In practice, this gig is easier than expected. I don’t like when people make me pose for pictures, but this is different. I pose and pose and pose, twisting and rising and lowering again. I learn which poses cause my muscles to cramp with fatigue, and which I can easily breathe through. The brainstorming of a pose every ten seconds, and then seeking a single pose I can hold for ten minutes, is the second most stressful part of this job.
It’s my mind that throws me off. I’m fine with the practical aspects of the job — stand on a table, be naked, pose — but am less comfortable with it in theory. I still don’t know what it means to make money with my body like this. I know I support sex workers, but I don’t know how to categorize this work I’m doing, and it bothers me to not know how to define this moment in my life. Is this a bad thing I’m doing? A good thing?
Everything about this feels like a gray area to me. Because it seems like the only way to be comfortable up here, to not be sexualized, is to drop my humanity. Once I’m on the stage, I don’t shift my expression, or speak, or show discomfort, even when my legs feel like they may give out and deposit me in a clump on the floor. As the minutes pass, I begin to dissociate from myself, focusing on the sound of charcoal scratching away at paper, breaking myself down as the dozen or so students build me up. I become little more sensual or human or alive than the thin white cloth beneath me, splattered with paint and now dusted with my skin cells and stray hair. I de-animate, and time passes.
An hour in, I get dizzy and remember my fear of heights, and it’s a snap-back into my own body. Suddenly, standing on two metal tables in front of all these people feels ridiculous. I crave both feet together on the ground. I look out the window and again locate myself on the third floor of a large concrete school building. As I sink back into my skin, it overheats. I focus on feeling my feet, wiggling my toes. I think of my fingers in my hair, the fat on the backs of my knees, my tongue in my mouth.

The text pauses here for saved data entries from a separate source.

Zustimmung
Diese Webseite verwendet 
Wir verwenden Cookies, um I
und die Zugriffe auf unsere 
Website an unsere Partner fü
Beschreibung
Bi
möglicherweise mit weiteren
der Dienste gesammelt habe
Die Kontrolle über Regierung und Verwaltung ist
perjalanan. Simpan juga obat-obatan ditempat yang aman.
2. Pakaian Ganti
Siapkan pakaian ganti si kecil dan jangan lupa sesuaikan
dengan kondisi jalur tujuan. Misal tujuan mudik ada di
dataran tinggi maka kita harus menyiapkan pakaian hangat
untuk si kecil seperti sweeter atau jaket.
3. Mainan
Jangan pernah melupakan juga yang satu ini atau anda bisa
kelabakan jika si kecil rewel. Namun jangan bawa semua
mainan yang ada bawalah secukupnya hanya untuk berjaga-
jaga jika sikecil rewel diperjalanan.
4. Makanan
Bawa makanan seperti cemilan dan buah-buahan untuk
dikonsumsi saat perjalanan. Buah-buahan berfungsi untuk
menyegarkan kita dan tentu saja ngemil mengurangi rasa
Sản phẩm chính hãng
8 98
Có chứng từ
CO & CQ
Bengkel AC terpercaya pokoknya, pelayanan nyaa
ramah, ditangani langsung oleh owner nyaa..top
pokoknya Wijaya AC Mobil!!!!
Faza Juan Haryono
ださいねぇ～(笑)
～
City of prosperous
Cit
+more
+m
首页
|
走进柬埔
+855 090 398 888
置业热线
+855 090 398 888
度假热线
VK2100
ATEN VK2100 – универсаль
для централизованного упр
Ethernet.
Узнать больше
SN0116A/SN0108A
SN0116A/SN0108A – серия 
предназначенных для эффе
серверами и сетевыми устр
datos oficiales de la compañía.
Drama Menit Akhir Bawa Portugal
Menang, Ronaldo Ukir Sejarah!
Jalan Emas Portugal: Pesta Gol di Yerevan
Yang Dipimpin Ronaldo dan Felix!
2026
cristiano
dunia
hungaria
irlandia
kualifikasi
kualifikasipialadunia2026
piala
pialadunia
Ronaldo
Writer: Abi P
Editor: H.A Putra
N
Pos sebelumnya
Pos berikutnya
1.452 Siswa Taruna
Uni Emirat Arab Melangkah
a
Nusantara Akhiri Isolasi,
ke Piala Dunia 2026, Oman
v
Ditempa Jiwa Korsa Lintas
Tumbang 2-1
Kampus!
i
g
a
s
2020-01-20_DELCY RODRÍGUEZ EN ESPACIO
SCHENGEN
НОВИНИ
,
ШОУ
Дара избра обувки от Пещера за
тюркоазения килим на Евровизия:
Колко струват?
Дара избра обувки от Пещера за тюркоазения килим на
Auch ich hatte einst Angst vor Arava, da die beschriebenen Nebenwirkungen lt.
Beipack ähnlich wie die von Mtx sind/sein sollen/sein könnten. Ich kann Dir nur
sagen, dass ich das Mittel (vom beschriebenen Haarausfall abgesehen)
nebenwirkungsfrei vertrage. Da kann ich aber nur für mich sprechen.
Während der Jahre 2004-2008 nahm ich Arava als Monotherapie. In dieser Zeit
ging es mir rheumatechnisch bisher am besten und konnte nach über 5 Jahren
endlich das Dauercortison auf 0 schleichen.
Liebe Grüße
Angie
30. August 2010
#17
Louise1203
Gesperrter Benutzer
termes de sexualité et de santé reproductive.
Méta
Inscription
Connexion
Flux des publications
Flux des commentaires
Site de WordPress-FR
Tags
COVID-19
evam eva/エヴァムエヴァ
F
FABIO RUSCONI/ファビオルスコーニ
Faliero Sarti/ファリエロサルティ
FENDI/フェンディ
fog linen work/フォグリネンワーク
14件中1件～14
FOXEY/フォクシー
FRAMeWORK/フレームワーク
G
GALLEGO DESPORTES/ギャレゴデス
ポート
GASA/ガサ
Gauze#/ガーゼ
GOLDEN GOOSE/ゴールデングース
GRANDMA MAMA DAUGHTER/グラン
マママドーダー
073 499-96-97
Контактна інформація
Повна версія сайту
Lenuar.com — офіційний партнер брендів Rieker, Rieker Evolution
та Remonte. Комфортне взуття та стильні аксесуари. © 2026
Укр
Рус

The more I come back to myself, the more human I become, the more I think of how these students have been taught to view me as an object. If I fall, will it cause any more commotion than the sheet billowing and stuttering in the breeze from the fan? Would it take them a moment to recognize me, a body, not an object, bleeding and bruised before them?

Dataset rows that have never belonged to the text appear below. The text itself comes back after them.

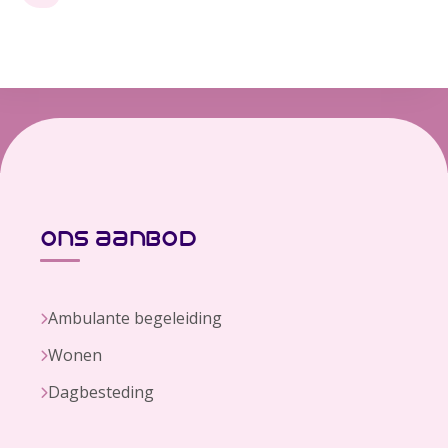
ons aanbod
Ambulante begeleiding
Wonen
Dagbesteding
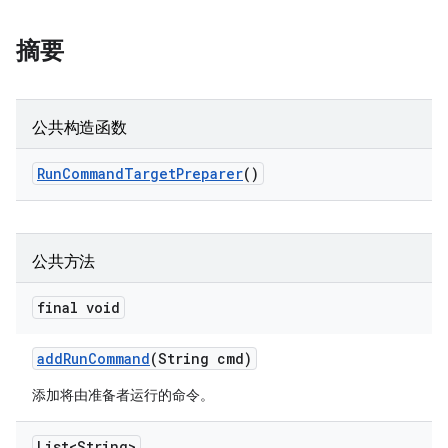
摘要
公共构造函数
Run
Command
Target
Preparer
()
公共方法
final void
add
Run
Command
(String cmd)
添加将由准备者运行的命令。
List<String>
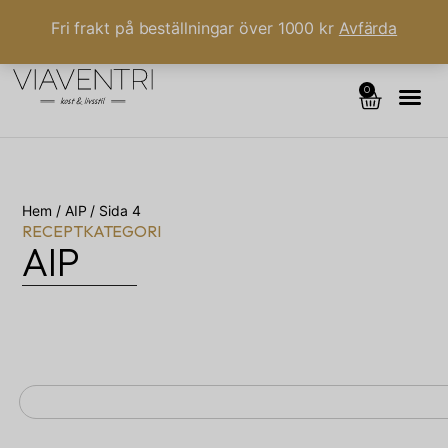
Fri frakt på beställningar över 1000 kr
Avfärda
0
Hem
/
AIP
/ Sida 4
RECEPTKATEGORI
AIP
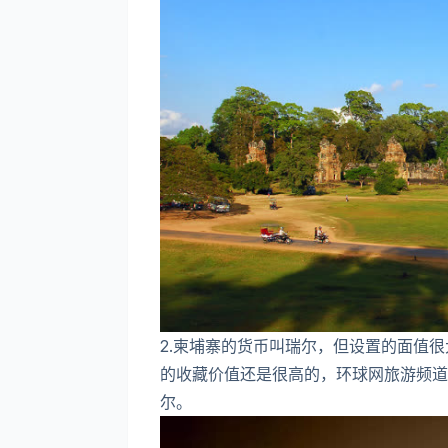
2.柬埔寨的货币叫瑞尔，但设置的面值很
的收藏价值还是很高的，环球网旅游频道
尔。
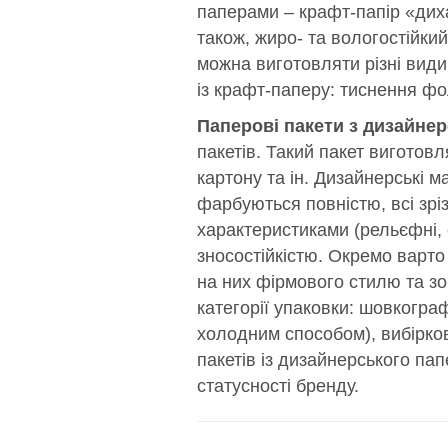
паперами – крафт-папір «диха
також, жиро- та вологостійкий
можна виготовляти різні види
із крафт-паперу: тиснення фо
Паперові пакети з дизайнер
пакетів. Такий пакет виготовл
картону та ін. Дизайнерські 
фарбуються повністю, всі зрі
характеристиками (рельєфні, 
зносостійкістю. Окремо варто
на них фірмового стилю та зо
категорії упаковки: шовкогра
холодним способом), вибірков
пакетів із дизайнерського па
статусності бренду.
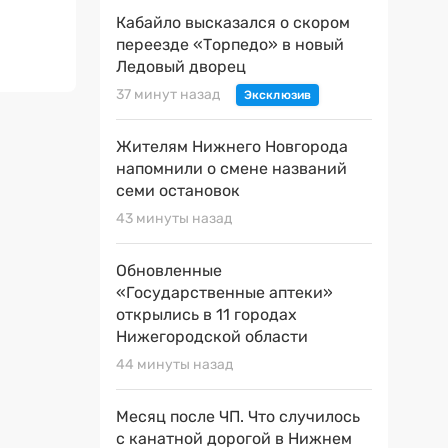
Кабайло высказался о скором
переезде «Торпедо» в новый
Ледовый дворец
37 минут назад
Жителям Нижнего Новгорода
напомнили о смене названий
семи остановок
43 минуты назад
Обновленные
«Государственные аптеки»
открылись в 11 городах
Нижегородской области
44 минуты назад
Месяц после ЧП. Что случилось
с канатной дорогой в Нижнем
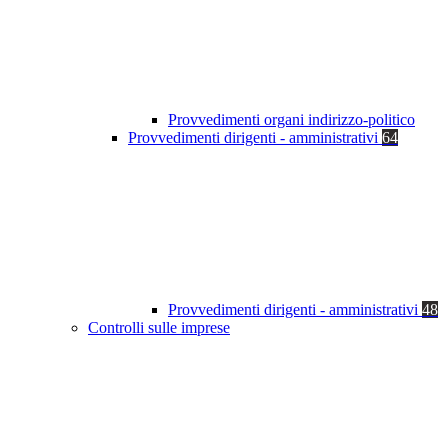
Provvedimenti organi indirizzo-politico
Provvedimenti dirigenti - amministrativi
64
Provvedimenti dirigenti - amministrativi
48
Controlli sulle imprese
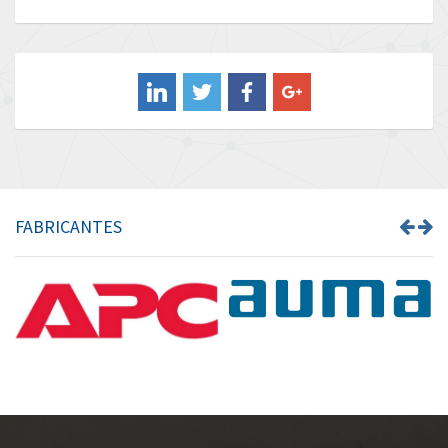
Baldor
4,307
Balluff
3,337
Banner
4,580
Barber Colman
4,542
Barksdale
3,336
Bartec
3,461
FABRICANTES
Bauer Gear Motor
3,484
Baumer
4,361
Baumuller
4,892
Bbc
4,709
Bd Sensors
4,663
Beckhoff
3,589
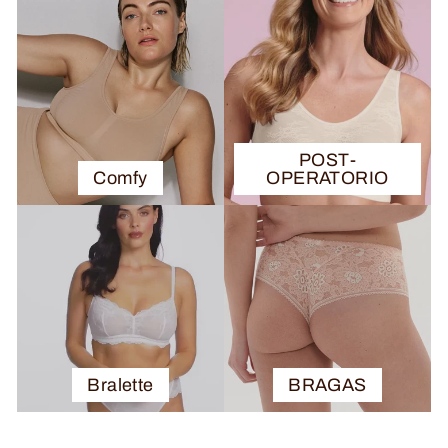
POST-
Comfy
OPERATORIO
Bralette
BRAGAS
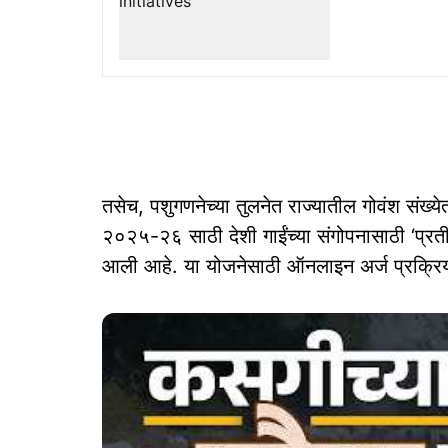
तसेच, पशुगणनेच्या तुलनेत राज्यातील गोवंश संख्
२०२५-२६ साठी देशी गाईंच्या संगोपनासाठी ‘प्रती
आली आहे. या योजनेसाठी ऑनलाइन अर्ज प्रक्रिय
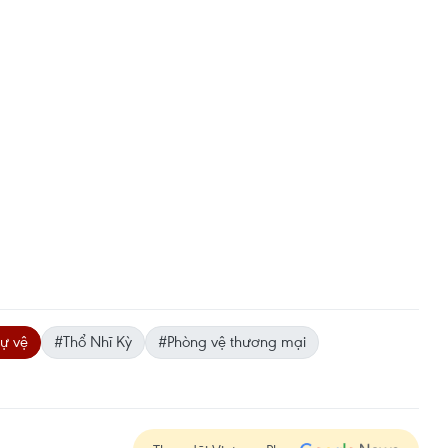
tự vệ
#Thổ Nhĩ Kỳ
#Phòng vệ thương mại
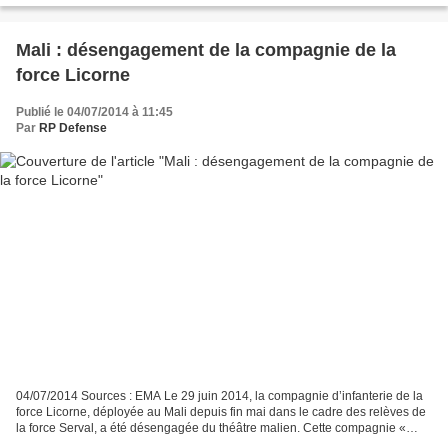
Mali : désengagement de la compagnie de la
force Licorne
Publié le 04/07/2014 à 11:45
Par
RP Defense
04/07/2014 Sources : EMA Le 29 juin 2014, la compagnie d’infanterie de la
force Licorne, déployée au Mali depuis fin mai dans le cadre des relèves de
la force Serval, a été désengagée du théâtre malien. Cette compagnie «
renforcée », armée par trois sections...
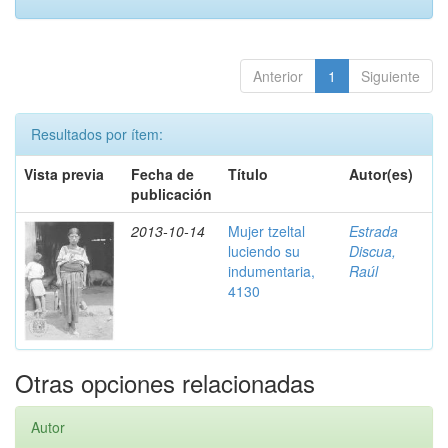
Anterior
1
Siguiente
Resultados por ítem:
Vista previa
Fecha de
Título
Autor(es)
publicación
2013-10-14
Mujer tzeltal
Estrada
luciendo su
Discua,
indumentaria,
Raúl
4130
Otras opciones relacionadas
Autor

I wonder what they’ll do with my body in their sketches. I realize they know nothing about me—that my queerness, potentially even my blackness, is something I feel so deeply but isn’t always read. As the students flip their pages back in favor of new blank space, I catch glimpses of myself on their pads: There is no key, no way for a viewer who catches sight of my body in charcoal, to know of these aspects of my identity. I am little more than a half a dozen lines on paper, some curls if the artist even attempts my hair. Most don’t, leaving a bald circle where my hair should be. It’s odd being stripped of these parts of myself. If I am, for them, only what I’m perceived to be in a handful of lines, does my identity even matter? Does it lose its value? Do I?

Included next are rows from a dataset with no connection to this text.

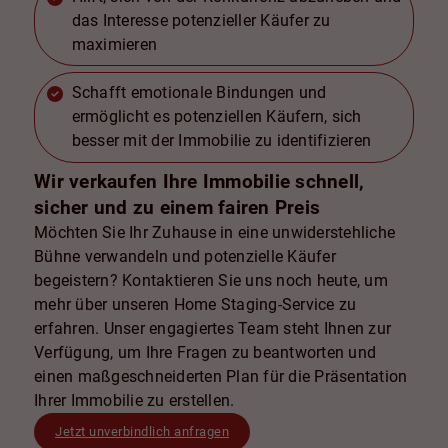
das Interesse potenzieller Käufer zu
maximieren
Schafft emotionale Bindungen und
ermöglicht es potenziellen Käufern, sich
besser mit der Immobilie zu identifizieren
Wir verkaufen Ihre Immobilie schnell,
sicher und zu einem fairen Preis
Möchten Sie Ihr Zuhause in eine unwiderstehliche
Bühne verwandeln und potenzielle Käufer
begeistern? Kontaktieren Sie uns noch heute, um
mehr über unseren Home Staging-Service zu
erfahren. Unser engagiertes Team steht Ihnen zur
Verfügung, um Ihre Fragen zu beantworten und
einen maßgeschneiderten Plan für die Präsentation
Ihrer Immobilie zu erstellen.
Jetzt unverbindlich anfragen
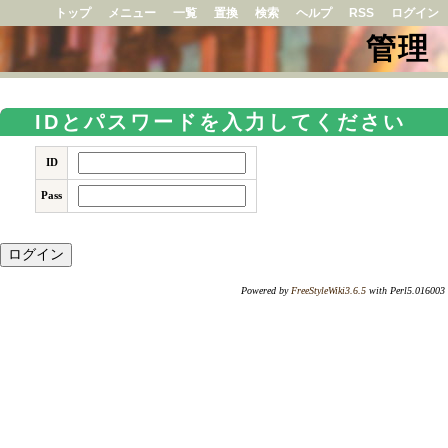
トップ
メニュー
一覧
置換
検索
ヘルプ
RSS
ログイン
管理
IDとパスワードを入力してください
ID
Pass
Powered by
FreeStyleWiki3.6.5
with Perl5.016003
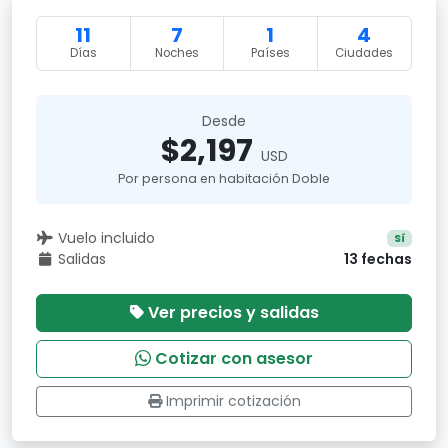
11
7
1
4
Días
Noches
Países
Ciudades
Desde
$2,197
USD
Por persona en habitación Doble
Vuelo incluido
Sí
Salidas
13 fechas
Ver precios y salidas
Cotizar con asesor
Imprimir cotización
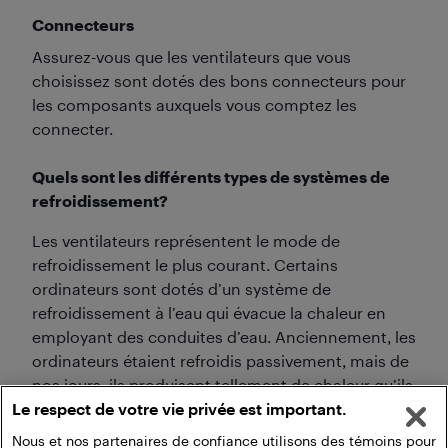
Connecteurs
Assurez-vous que les ventilateurs que vous
choisissez sont dotés des bons connecteurs pour
les composants auxquels vous comptez les
connecter.
Quels sont les différents types de systèmes de
refroidissement?
Les ventilateurs représentent le mode de
refroidissement le plus courant. Certains
ordinateurs sont dotés d’un système de
refroidissement à l’eau qui évacue la chaleur en
employant des conduites d’eau. Anciennement, les
ordinateurs étaient refroidis passivement, mais de
nos jours, ils produisent tellement de chaleur qu’ils
Le respect de votre vie privée est important.
doivent être munis d’un système de
refroidissement actif (à air ou à eau).
Nous et nos partenaires de confiance utilisons des témoins pour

I inhale. I try to remember that this is just another small thing, just a work of art. I breathe out. I feel my stomach grow round. I stretch my fingers and toes and hear my bones pop. It helps me calm down. The professor requests a final pose, and I lower myself until I am seated, stretching my legs out before me. I listen to the sound of pages flipping, paper crinkling and being brushed flat again. I let my feet flop and lean my weight back on my hands. My mind feels quiet. My anxiety behind me, I watch the art students try to create me one last time.